Cet idiot de robot n'avait pas tort. Pourquoi s'obstiner à vivre ? Cela n'avait aucun sens, pourtant à aucun moment la pilote ne songea à accélérer le processus inéluctable qui devait rendre à l'astéroïde AQ308 sa tranquillité. Peut-être le sentiment d'être le dernier humain du système solaire lui imposait cette obligation de vivre à tout prix, au nom de tous les autres qui n'avaient pas eu ce choix ? Elle repensait à un cours d'astrophysique de l'université des étoiles de Téhéran où elle avait entendu pour la première fois la chronologie de l'univers selon Carl Sagan :

« Si on mettait l'âge de l'univers sur une année, le big bang étant le premier janvier à minuit, et aujourd'hui le trente-et-un décembre à vingt-trois heures, cinquante-neuf minutes et cinquante-neuf secondes, la Terre serait apparue le trente-et-un août, la disparition des dinosaures aurait eu lieu hier matin trente décembre et les grottes de Lascaux peintes il y a seulement trente-trois secondes. »

C'était une démarche intellectuelle difficile pour un humain que de se représenter sa place réelle dans l'univers, mais celui-ci s'était chargé de cette tâche en leur signifiant qu'il existait avant homo sapiens et qu'il lui survivrait.
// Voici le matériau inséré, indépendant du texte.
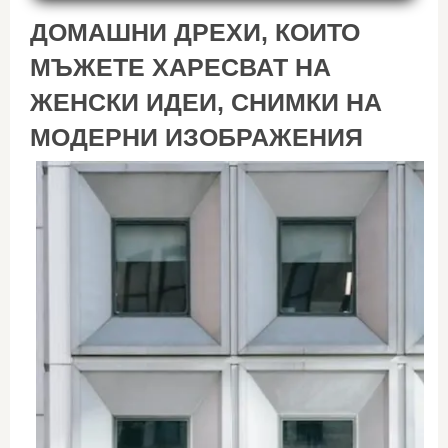
ДОМАШНИ ДРЕХИ, КОИТО
МЪЖЕТЕ ХАРЕСВАТ НА
ЖЕНСКИ ИДЕИ, СНИМКИ НА
МОДЕРНИ ИЗОБРАЖЕНИЯ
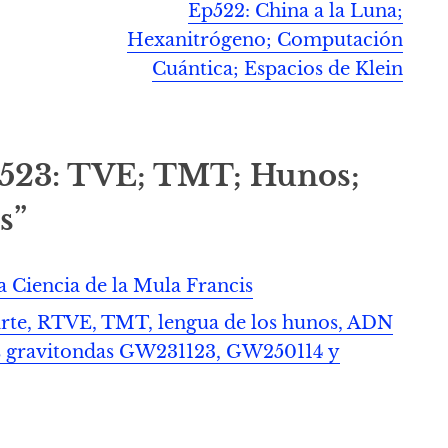
Ep522: China a la Luna;
Hexanitrógeno; Computación
Cuántica; Espacios de Klein
p523: TVE; TMT; Hunos;
s”
a Ciencia de la Mula Francis
rte, RTVE, TMT, lengua de los hunos, ADN
as gravitondas GW231123, GW250114 y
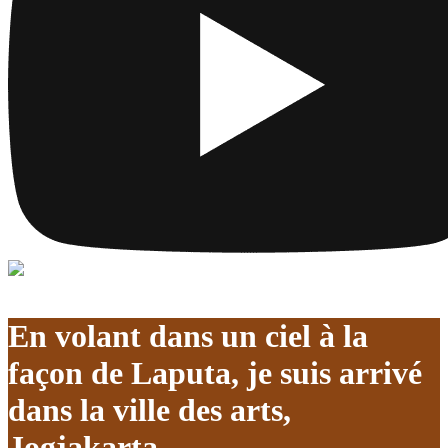
En volant dans un ciel à la
façon de Laputa, je suis arrivé
dans la ville des arts,
Jogjakarta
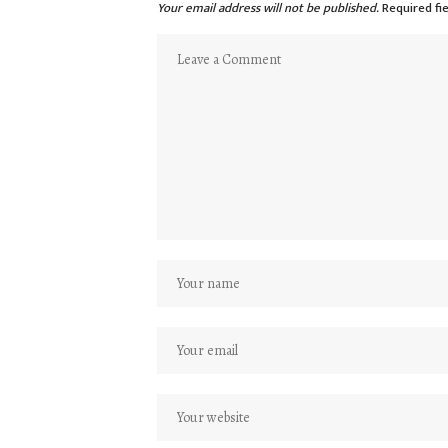
Your email address will not be published.
Required fi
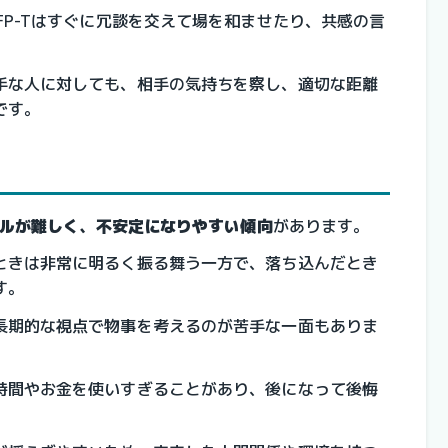
FP-Tはすぐに冗談を交えて場を和ませたり、共感の言
。
手な人に対しても、相手の気持ちを察し、適切な距離
です。
ルが難しく、不安定になりやすい傾向
があります。
ときは非常に明るく振る舞う一方で、落ち込んだとき
す。
長期的な視点で物事を考えるのが苦手な一面もありま
時間やお金を使いすぎることがあり、後になって後悔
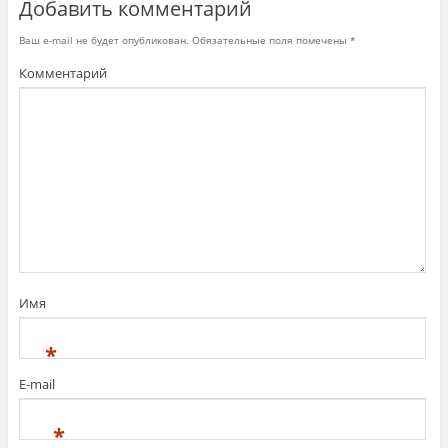
Добавить комментарий
Ваш e-mail не будет опубликован.
Обязательные поля помечены
*
Комментарий
Имя
*
E-mail
*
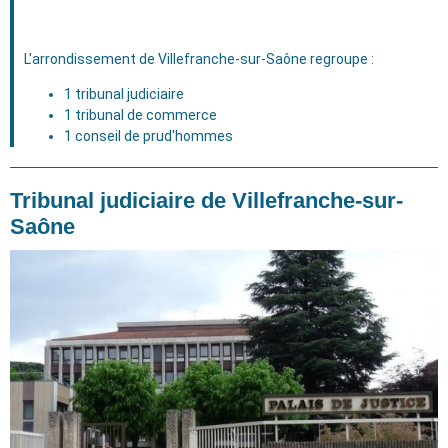
L'arrondissement de Villefranche-sur-Saône regroupe :
1 tribunal judiciaire
1 tribunal de commerce
1 conseil de prud'hommes
Tribunal judiciaire de Villefranche-sur-
Saône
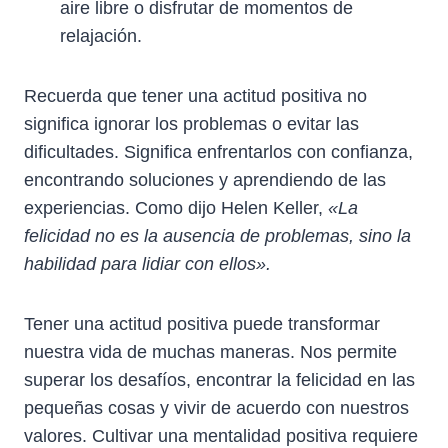
aire libre o disfrutar de momentos de
relajación.
Recuerda que tener una actitud positiva no
significa ignorar los problemas o evitar las
dificultades. Significa enfrentarlos con confianza,
encontrando soluciones y aprendiendo de las
experiencias. Como dijo Helen Keller,
«La
felicidad no es la ausencia de problemas, sino la
habilidad para lidiar con ellos».
Tener una actitud positiva puede transformar
nuestra vida de muchas maneras. Nos permite
superar los desafíos, encontrar la felicidad en las
pequeñas cosas y vivir de acuerdo con nuestros
valores. Cultivar una mentalidad positiva requiere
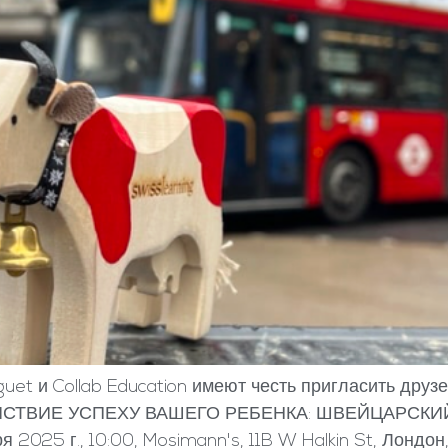
guet и Collab Education имеют честь пригласить др
ОДЕЙСТВИЕ УСПЕХУ ВАШЕГО РЕБЕНКА: ШВЕЙЦАРСК
025 г., 10:00, Mosimann's, 11B W Halkin St, Лондон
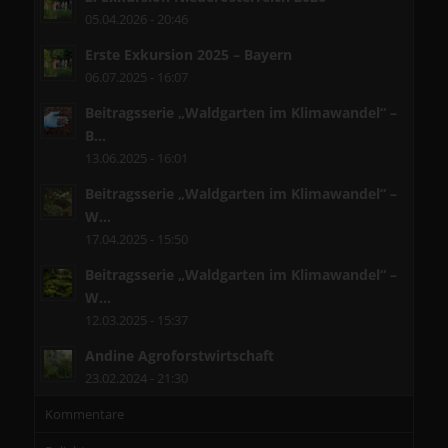
05.04.2026 - 20:46
Erste Exkursion 2025 – Bayern
06.07.2025 - 16:07
Beitragsserie „Waldgarten im Klimawandel“ –
B...
13.06.2025 - 16:01
Beitragsserie „Waldgarten im Klimawandel“ –
W...
17.04.2025 - 15:50
Beitragsserie „Waldgarten im Klimawandel“ –
W...
12.03.2025 - 15:37
Andine Agroforstwirtschaft
23.02.2024 - 21:30
Kommentare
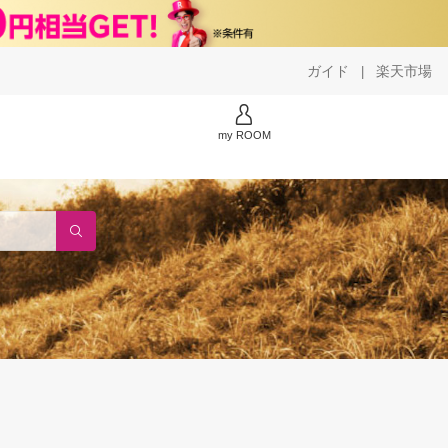
ガイド
楽天市場
|
my ROOM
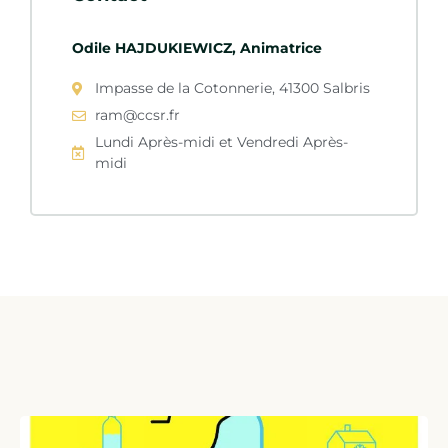
Odile HAJDUKIEWICZ, Animatrice
Impasse de la Cotonnerie, 41300 Salbris
ram@ccsr.fr
Lundi Après-midi et Vendredi Après-
midi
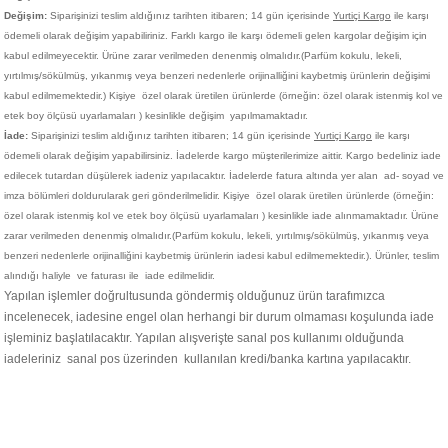
Değişim:
Siparişinizi teslim aldığınız tarihten itibaren; 14 gün içerisinde
Yurtiçi Kargo
ile karşı
ödemeli olarak değişim yapabiliriniz. Farklı kargo ile karşı ödemeli gelen kargolar değişim için
kabul edilmeyecektir. Ürüne zarar verilmeden denenmiş olmalıdır.(Parfüm kokulu, lekeli,
yırtılmış/sökülmüş, yıkanmış veya benzeri nedenlerle orijinalliğini kaybetmiş ürünlerin değişimi
kabul edilmemektedir.)
Kişiye
özel olarak üretilen ürünlerde (örneğin: özel olarak istenmiş kol ve
etek boy ölçüsü uyarlamaları ) kesinlikle değişim yapılmamaktadır.
İade:
Siparişinizi teslim aldığınız tarihten itibaren; 14 gün içerisinde
Yurtiçi Kargo
ile karşı
ödemeli olarak değişim yapabilirsiniz. İadelerde kargo müşterilerimize aittir. Kargo bedeliniz iade
edilecek tutardan düşülerek iadeniz yapılacaktır. İadelerde fatura altında yer alan ad- soyad ve
imza bölümleri doldurularak geri gönderilmelidir. Kişiye
özel olarak üretilen ürünlerde (örneğin:
özel olarak istenmiş kol ve etek boy ölçüsü uyarlamaları ) kesinlikle iade alınmamaktadır. Ürüne
zarar verilmeden denenmiş olmalıdır.(Parfüm kokulu, lekeli, yırtılmış/sökülmüş, yıkanmış veya
benzeri nedenlerle orijinalliğini kaybetmiş ürünlerin iadesi kabul edilmemektedir.). Ürünler, teslim
alındığı haliyle ve faturası ile iade edilmelidir.
Yapılan işlemler doğrultusunda göndermiş olduğunuz ürün tarafımızca
incelenecek, iadesine engel olan herhangi bir durum olmaması koşulunda iade
işleminiz başlatılacaktır. Yapılan alışverişte sanal pos kullanımı olduğunda
iadeleriniz sanal pos üzerinden kullanılan kredi/banka kartına yapılacaktır.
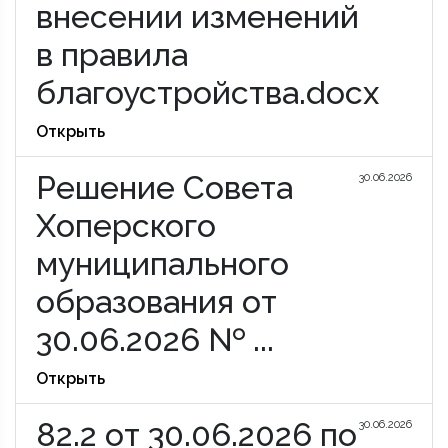
внесении изменений
в правила
благоустройства.docx
Открыть
Решение Совета
30.06.2026
Хоперского
муниципального
образования от
30.06.2026 № ...
Открыть
82.2 от 30.06.2026 по
30.06.2026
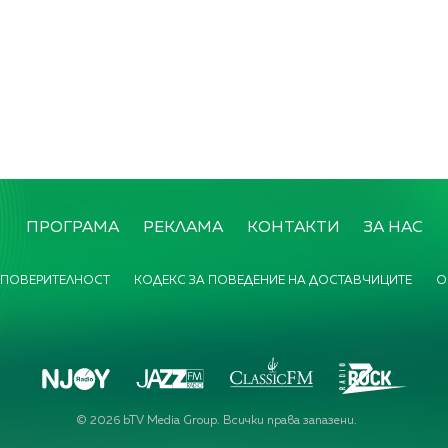
ПРОГРАМА
РЕКЛАМА
КОНТАКТИ
ЗА НАС
 ПОВЕРИТЕЛНОСТ
КОДЕКС ЗА ПОВЕДЕНИЕ НА ДОСТАВЧИЦИТЕ
О
©
2026
bTV Media Group. Всички права запазени.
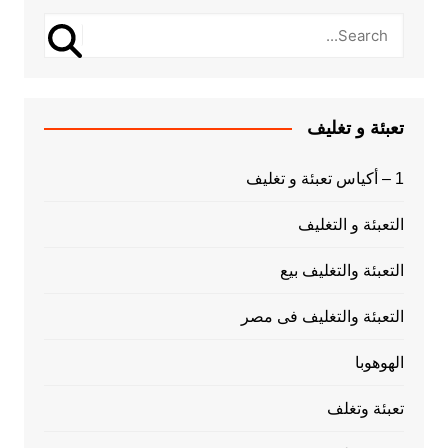
تعبئة و تغليف
1 – أكياس تعبئة و تغليف
التعبئة و التغليف
التعبئة والتغليف بيع
التعبئة والتغليف فى مصر
الهوهوبا
تعبئة وتغلف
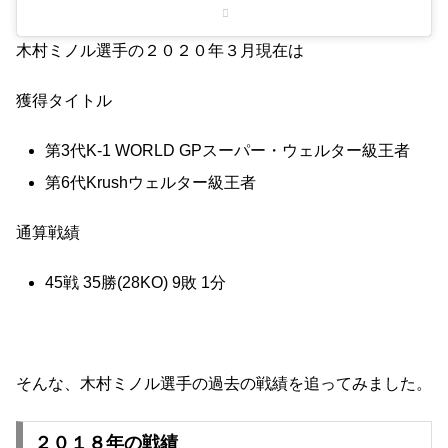
木村ミノル選手の２０２０年３月現在は
獲得タイトル
第3代K-1 WORLD GPスーパー・ウェルター級王者
第6代Krushウェルター級王者
通算戦績
45戦 35勝(28KO) 9敗 1分
そんな、木村ミノル選手の過去の戦績を追ってみました。
２０１８年の戦績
Sous un amas de couvertures pas bien épaisses, faiblement éclairée par des leds à bout d'énergie, Ava cherchait à entrainer son esprit vers des pensées plus heureuses mais rien n'y faisait, la proximité de la mort teintait déjà tout son imaginaire de tristesse et de regrets. Elle ne pouvait pas penser à ses parents, à ses deux frères ou à sa grand-mère sans imaginer des crânes la fixant et des ossements blanchis sous ses pieds, seul trace de leur existence dans ce monde maintenant. Elle aurait préféré finir avec eux, tous serrés les uns contre les autres jusqu'à la fin. Au lieu de cela, c'était à elle de porter le fardeau de leur mort. Ce robot de compagnie, que son père avait acheté pour diminuer le sentiment de culpabilité qu'il ressentait pour laisser sa propre mère vivre seul, était tout ce qui la rattachait encore à ses origines. Son dernier lien avec la Terre était Persépolis. Tout le reste de son être appartenait maintenant à l'espace, au néant, à AQ 308. Jour après jour, inlassablement, les paroles du robot qui se croyait toujours dans le monde d'avant entretenait la petite flamme de son passée, sauvait son âme du vide de l'espace.

Tout d'abord, elle ne prêta absolument pas attention aux bruits sourds, atténués par l'épaisseur de la lourde porte qui reliait la pièce de vie au reste de la base. C'est l'intensité de la lumière, augmentant rapidement et rendant à la pièce son aspect habituel, qui lui fit prendre conscience du changement en cours. Imperceptiblement, la température de la pièce augmentait alors que le système d'aération soufflait maintenant un air chaud et pur. Maintenant qu'Ava y prêtait attention, elle pouvait ressentir l'ensemble de la base qui reprenait vie et l'écran de l'ordinateur Djinn s'alluma de nouveau, faisant défiler les lignes de code propre à son initialisation.